Not unlike Christopher Nolan’s Oppenheimer, A House of Dynamite is fundamentally an institutionalist’s outcry about the horrors of nuclear proliferation. The specter of atomic annihilation, once such a major part of our collective fears, has been dormant for so long, even as the danger hasn’t decreased. We get brief, little human details for many of the characters — not enough to edge into corniness but just enough to make it clear they are, in fact, people: One is dealing with a breakup, another with a divorce; one with a pregnancy, another with a child sick at home with a 102-degree fever; one needs a new apartment, another plans to propose to his girl.
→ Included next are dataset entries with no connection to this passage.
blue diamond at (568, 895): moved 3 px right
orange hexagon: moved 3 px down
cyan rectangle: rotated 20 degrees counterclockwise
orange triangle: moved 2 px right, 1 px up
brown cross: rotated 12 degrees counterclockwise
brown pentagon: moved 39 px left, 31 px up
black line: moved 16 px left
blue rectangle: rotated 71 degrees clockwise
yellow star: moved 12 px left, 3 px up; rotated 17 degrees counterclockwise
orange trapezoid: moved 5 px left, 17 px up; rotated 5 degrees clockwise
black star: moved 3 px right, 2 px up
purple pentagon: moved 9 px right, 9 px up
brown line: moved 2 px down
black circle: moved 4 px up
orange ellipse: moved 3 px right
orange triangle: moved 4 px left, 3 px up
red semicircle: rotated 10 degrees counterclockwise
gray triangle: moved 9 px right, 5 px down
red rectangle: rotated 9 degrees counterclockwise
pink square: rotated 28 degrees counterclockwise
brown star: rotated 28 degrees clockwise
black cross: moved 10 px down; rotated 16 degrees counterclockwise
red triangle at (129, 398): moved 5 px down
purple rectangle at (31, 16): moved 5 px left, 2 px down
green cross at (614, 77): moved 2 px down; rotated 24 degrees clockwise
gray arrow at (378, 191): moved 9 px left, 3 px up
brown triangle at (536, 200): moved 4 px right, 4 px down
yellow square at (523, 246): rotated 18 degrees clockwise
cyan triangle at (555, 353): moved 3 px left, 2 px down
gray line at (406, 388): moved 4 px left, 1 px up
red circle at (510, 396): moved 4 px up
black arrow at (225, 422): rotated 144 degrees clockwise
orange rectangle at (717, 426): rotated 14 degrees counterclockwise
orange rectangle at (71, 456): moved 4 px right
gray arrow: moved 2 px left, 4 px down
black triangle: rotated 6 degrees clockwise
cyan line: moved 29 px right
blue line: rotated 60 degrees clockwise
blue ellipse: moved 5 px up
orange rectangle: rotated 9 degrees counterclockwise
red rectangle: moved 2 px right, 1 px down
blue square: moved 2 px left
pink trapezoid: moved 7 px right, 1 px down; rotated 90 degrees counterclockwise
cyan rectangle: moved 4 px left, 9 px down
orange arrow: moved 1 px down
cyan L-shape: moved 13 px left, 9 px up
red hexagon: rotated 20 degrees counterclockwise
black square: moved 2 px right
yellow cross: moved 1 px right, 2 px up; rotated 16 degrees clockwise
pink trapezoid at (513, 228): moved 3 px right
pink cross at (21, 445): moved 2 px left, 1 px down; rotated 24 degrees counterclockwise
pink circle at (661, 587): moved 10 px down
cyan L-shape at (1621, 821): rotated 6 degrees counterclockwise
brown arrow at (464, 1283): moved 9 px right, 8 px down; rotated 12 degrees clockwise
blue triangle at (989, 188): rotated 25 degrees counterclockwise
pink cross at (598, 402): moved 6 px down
The secretary of Defense is mourning his wife, which gives weight to his initially selfish-sounding reflection that his daughter lives in Chicago. These tiny bits and bobs of humanity gather power as the film marches on. As a result of the overlapping timelines, certain small moments play out multiple times, each moment with fresh context.
The fractured narrative replicates the characters’ fractured perspectives. From within their highly secure rooms, where they can’t even bring their own cell phones, these people struggle to reach the outside world. Communication is fragile and inconsistent, reflecting both physical and existential claustrophobia: Nobody really knows or sees what’s going on. Early in the timeline, we see the president attending a WNBA kids’ event with Angel Reese, but this moment out among the public also feels highly choreographed and manufactured. Along with everyone else in this film, he is closed off to the rest of the world — even as he holds in his hands the power to obliterate all of it.